• **ACTIVITY**:
Give an exact copy of the data that follows, but none of its pictures.

*** Opening of INPUT RECORDS ***

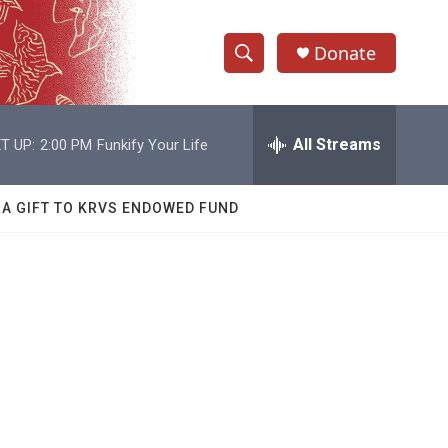
Donate
S
S
e
h
a
r
All Streams
T UP:
2:00 PM
Funkify Your Life
o
c
h
w
Q
 A GIFT TO KRVS ENDOWED FUND
u
S
e
r
e
y
a
r
c
h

*** Close of INPUT RECORDS ***

• **SOLUTION**:
Donate
S
S
e
h
a
r
All Streams
T UP:
2:00 PM
Funkify Your Life
o
c
h
w
Q
 A GIFT TO KRVS ENDOWED FUND
u
S
e
r
e
y
a
r
c
h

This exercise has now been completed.